§ **WHAT YOU NEED TO DO**
Set down exactly, and only, the lines from the one with "Firenze svela i capolavori in mostra" to the final line of the entries, both included.

[Saved entries]
§ §

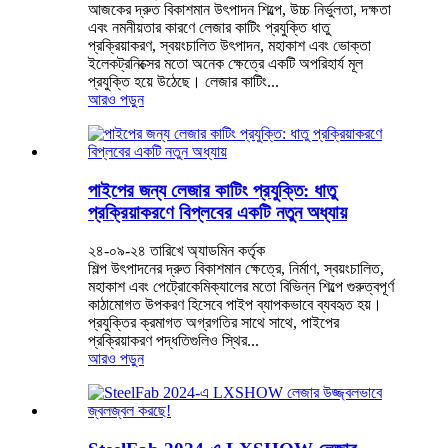
আজকের দ্রুত বিকাশমান উৎপাদন শিল্পে, উচ্চ নির্ভুলতা, দক্ষতা
এবং নমনীয়তার কারণে লেজার কাটিং প্রযুক্তি ধাতু
প্রক্রিয়াকরণ, স্বয়ংচালিত উৎপাদন, মহাকাশ এবং ভোক্তা
ইলেকট্রনিক্সের মতো অনেক ক্ষেত্রে একটি অপরিহার্য মূল
প্রযুক্তি হয়ে উঠেছে। লেজার কাটিং...
আরও পড়ুন
পাইপের জন্য লেজার কাটিং প্রযুক্তি: ধাতু
প্রক্রিয়াকরণে বিপ্লবের একটি নতুন অধ্যায়
২৪-০৯-২৪ তারিখে অ্যাডমিন কর্তৃক
শিল্প উৎপাদনের দ্রুত বিকাশমান ক্ষেত্রে, নির্মাণ, স্বয়ংচালিত,
মহাকাশ এবং পেট্রোকেমিক্যালের মতো বিভিন্ন শিল্পে গুরুত্বপূর্ণ
কাঠামোগত উপকরণ হিসেবে পাইপ ব্যাপকভাবে ব্যবহৃত হয়।
প্রযুক্তির ক্রমাগত অগ্রগতির সাথে সাথে, পাইপের
প্রক্রিয়াকরণ পদ্ধতিগুলিও স্থির...
আরও পড়ুন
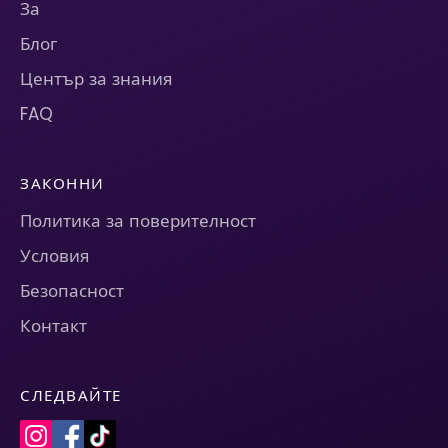
За
Блог
Център за знания
FAQ
ЗАКОННИ
Политика за поверителност
Условия
Безопасност
Контакт
СЛЕДВАЙТЕ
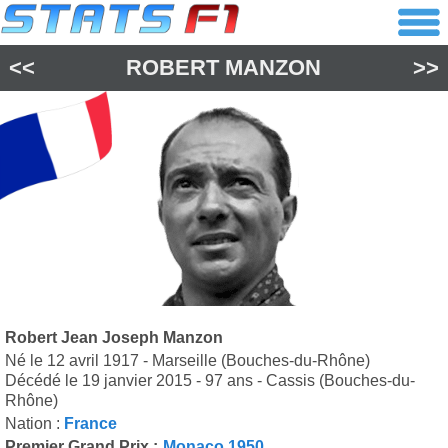
<<
ROBERT MANZON
>>
Robert Jean Joseph Manzon
Né le 12 avril 1917 - Marseille (Bouches-du-Rhône)
Décédé le 19 janvier 2015 - 97 ans - Cassis (Bouches-du-
Rhône)
Nation :
France
Premier Grand Prix :
Monaco 1950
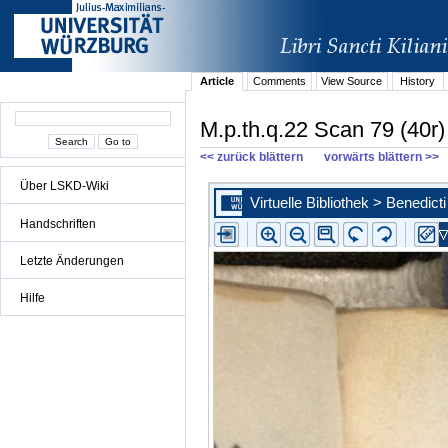
Article
Comments
View Source
History
M.p.th.q.22 Scan 79 (40r)
<< zurück blättern
vorwärts blättern >>
Über LSKD-Wiki
Handschriften
Letzte Änderungen
Hilfe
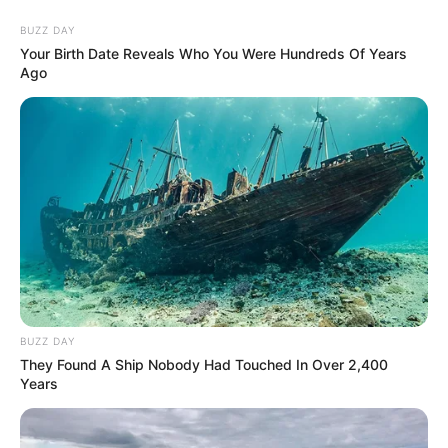
BUZZ DAY
Your Birth Date Reveals Who You Were Hundreds Of Years
Ago
BUZZ DAY
They Found A Ship Nobody Had Touched In Over 2,400
Years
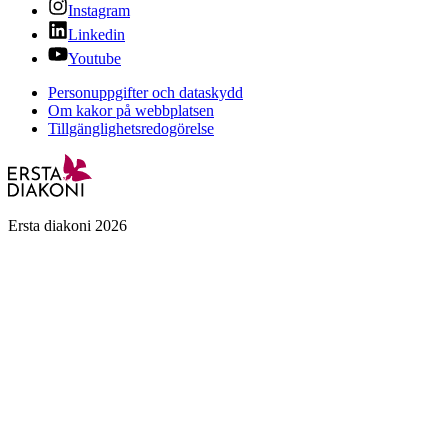
Instagram
Linkedin
Youtube
Personuppgifter och dataskydd
Om kakor på webbplatsen
Tillgänglighetsredogörelse
Ersta diakoni 2026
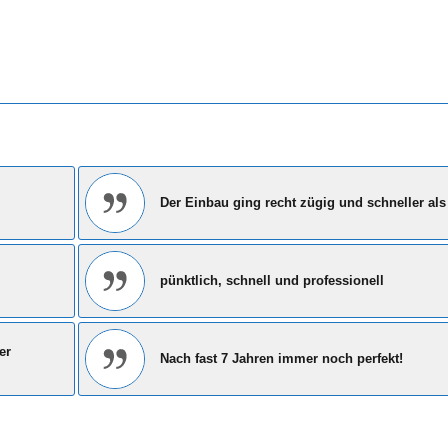
Der Einbau ging recht zügig und schneller als
pünktlich, schnell und professionell
er
Nach fast 7 Jahren immer noch perfekt!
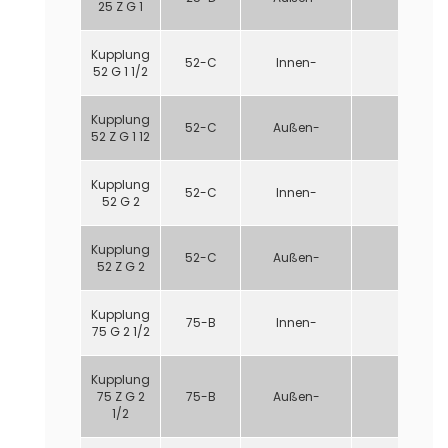
25 Z G 1
Kupplung
52-C
Innen-
1 1/2"
52 G 1 1/2
Kupplung
52-C
Außen-
1 1/2"
52 Z G 1 12
Kupplung
52-C
Innen-
2"
52 G 2
Kupplung
52-C
Außen-
2 "
52 Z G 2
Kupplung
75-B
Innen-
2 1/2"
75 G 2 1/2
Kupplung
75 Z G 2
75-B
Außen-
2 1/2 "
1/2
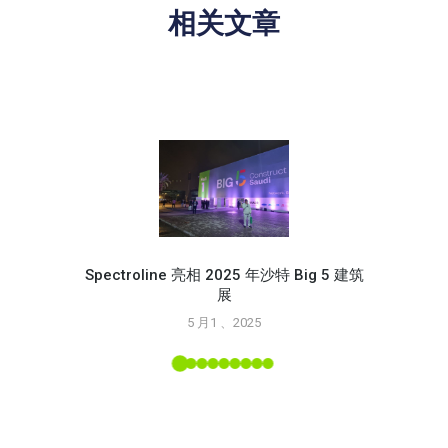
相关文章
Spectroline 亮相 2025 年沙特 Big 5 建筑
展
使用 S
5 月1 、2025
L 工具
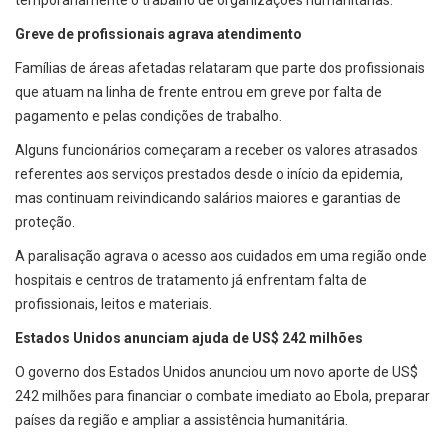
temporariamente o trabalho de organizações humanitárias.
Greve de profissionais agrava atendimento
Famílias de áreas afetadas relataram que parte dos profissionais
que atuam na linha de frente entrou em greve por falta de
pagamento e pelas condições de trabalho.
Alguns funcionários começaram a receber os valores atrasados
referentes aos serviços prestados desde o início da epidemia,
mas continuam reivindicando salários maiores e garantias de
proteção.
A paralisação agrava o acesso aos cuidados em uma região onde
hospitais e centros de tratamento já enfrentam falta de
profissionais, leitos e materiais.
Estados Unidos anunciam ajuda de US$ 242 milhões
O governo dos Estados Unidos anunciou um novo aporte de US$
242 milhões para financiar o combate imediato ao Ebola, preparar
países da região e ampliar a assistência humanitária.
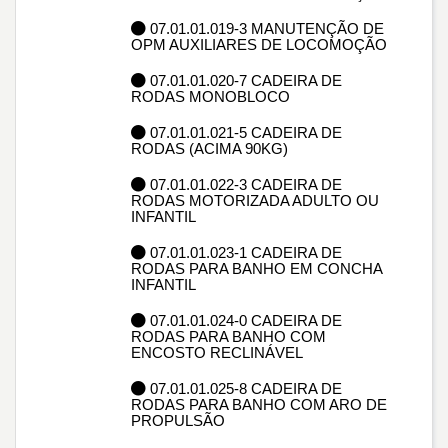
07.01.01.019-3 MANUTENÇÃO DE
OPM AUXILIARES DE LOCOMOÇÃO
07.01.01.020-7 CADEIRA DE
RODAS MONOBLOCO
07.01.01.021-5 CADEIRA DE
RODAS (ACIMA 90KG)
07.01.01.022-3 CADEIRA DE
RODAS MOTORIZADA ADULTO OU
INFANTIL
07.01.01.023-1 CADEIRA DE
RODAS PARA BANHO EM CONCHA
INFANTIL
07.01.01.024-0 CADEIRA DE
RODAS PARA BANHO COM
ENCOSTO RECLINÁVEL
07.01.01.025-8 CADEIRA DE
RODAS PARA BANHO COM ARO DE
PROPULSÃO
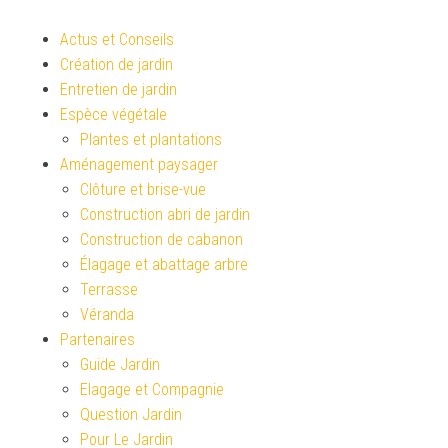
Actus et Conseils
Création de jardin
Entretien de jardin
Espèce végétale
Plantes et plantations
Aménagement paysager
Clôture et brise-vue
Construction abri de jardin
Construction de cabanon
Élagage et abattage arbre
Terrasse
Véranda
Partenaires
Guide Jardin
Elagage et Compagnie
Question Jardin
Pour Le Jardin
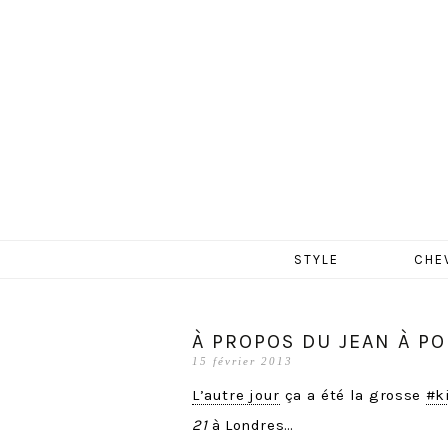
MERCR
Aller
STYLE
CHE
au
contenu
À PROPOS DU JEAN À PO
15 février 2013
L’autre jour
ça a été la grosse
#k
21
à Londres…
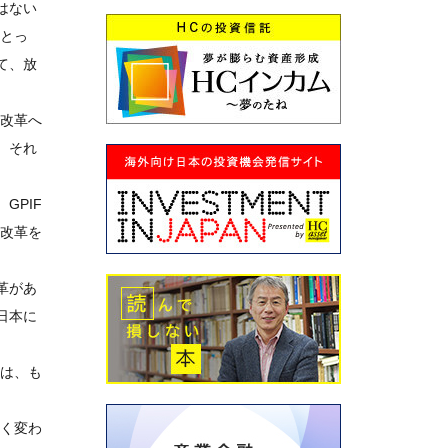
はない
にとっ
て、放
く改革へ
、それ
GPIF
織改革を
革があ
日本に
革は、も
きく変わ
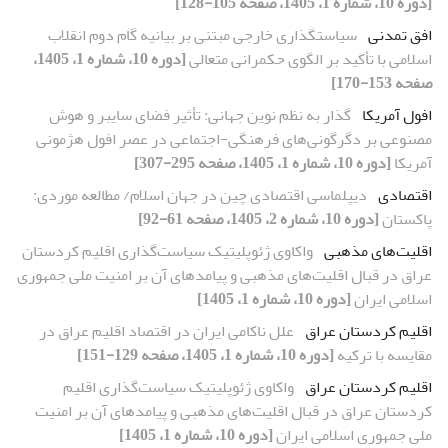
[دوره 10، شماره 1، 1405، صفحه 105-128]
افق تمدنی
سیاستگذاری خارجی مبتنی بر بیانیه گام دوم انقلاب
اسلامی با تأکید بر الگوی حکمرانی متعالی
[دوره 10، شماره 1، 1405،
صفحه 153-170]
افول آمریکا
گذار به نظم نوین جهانی: تأثیر فضای سایبر و هوش
مصنوعی بر دگرگونی‌های فرهنگی-اجتماعی در عصر افول هژمونی
آمریکا
[دوره 10، شماره 1، 1405، صفحه 295-307]
اقتصادی
دیپلماسی اقتصادی چین در جهان اسلام/ مطالعه موردی:
پاکستان
[دوره 10، شماره 2، 1405، صفحه 61-92]
اقلیت‌های مذهبی
واکاوی ژئوپلیتیک سیاست‌گذاری اقلیم کردستان
عراق در قبال اقلیت‌های مذهبی و پیامدهای آن بر امنیت ملی جمهوری
اسلامی ایران
[دوره 10، شماره 1، 1405]
اقلیم کردستان عراق
علل ناکامی ایران در اقتصاد اقلیم عراق در
مقایسه با ترکیه
[دوره 10، شماره 1، 1405، صفحه 129-151]
اقلیم کردستان عراق
واکاوی ژئوپلیتیک سیاست‌گذاری اقلیم
کردستان عراق در قبال اقلیت‌های مذهبی و پیامدهای آن بر امنیت
ملی جمهوری اسلامی ایران
[دوره 10، شماره 1، 1405]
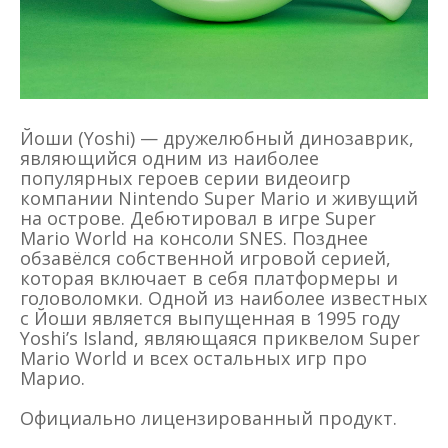
Йоши (Yoshi) — дружелюбный динозаврик,
являющийся одним из наиболее
популярных героев серии видеоигр
компании Nintendo Super Mario и живущий
на острове. Дебютировал в игре Super
Mario World на консоли SNES. Позднее
обзавёлся собственной игровой серией,
которая включает в себя платформеры и
головоломки. Одной из наиболее известных
с Йоши является выпущенная в 1995 году
Yoshi’s Island, являющаяся приквелом Super
Mario World и всех остальных игр про
Марио.
Официально лицензированный продукт.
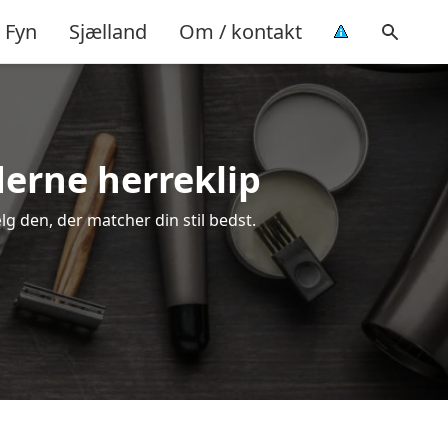
Fyn
Sjælland
Om / kontakt
oderne herreklip
ælg den, der matcher din stil bedst.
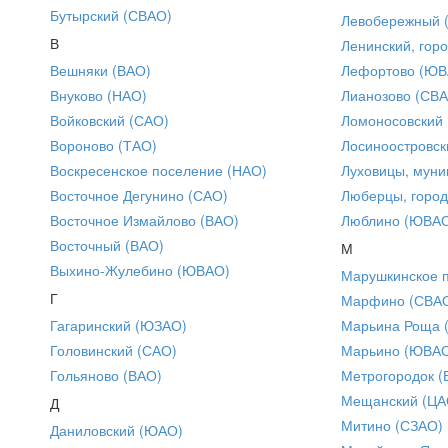
Бутырский (СВАО)
Левобережный 
В
Ленинский, горо
Вешняки (ВАО)
Лефортово (ЮВ
Внуково (НАО)
Лианозово (СВ
Войковский (САО)
Ломоносовский
Вороново (ТАО)
Лосиноостровск
Воскресенское поселение (НАО)
Луховицы, муни
Восточное Дегунино (САО)
Люберцы, город
Восточное Измайлово (ВАО)
Люблино (ЮВА
Восточный (ВАО)
М
Выхино-Жулебино (ЮВАО)
Марушкинское 
Г
Марфино (СВА
Гагаринский (ЮЗАО)
Марьина Роща 
Головинский (САО)
Марьино (ЮВА
Гольяново (ВАО)
Метрогородок (
Мещанский (ЦА
Д
Митино (СЗАО)
Даниловский (ЮАО)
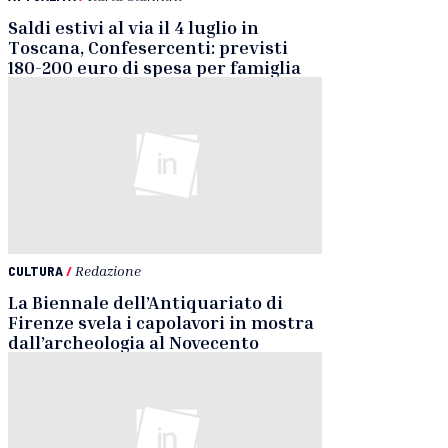
Saldi estivi al via il 4 luglio in
Toscana, Confesercenti: previsti
180-200 euro di spesa per famiglia
CULTURA
/
Redazione
La Biennale dell’Antiquariato di
Firenze svela i capolavori in mostra
dall’archeologia al Novecento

§ §

§ **SOLVED EXERCISE**
Firenze svela i capolavori in mostra
dall’archeologia al Novecento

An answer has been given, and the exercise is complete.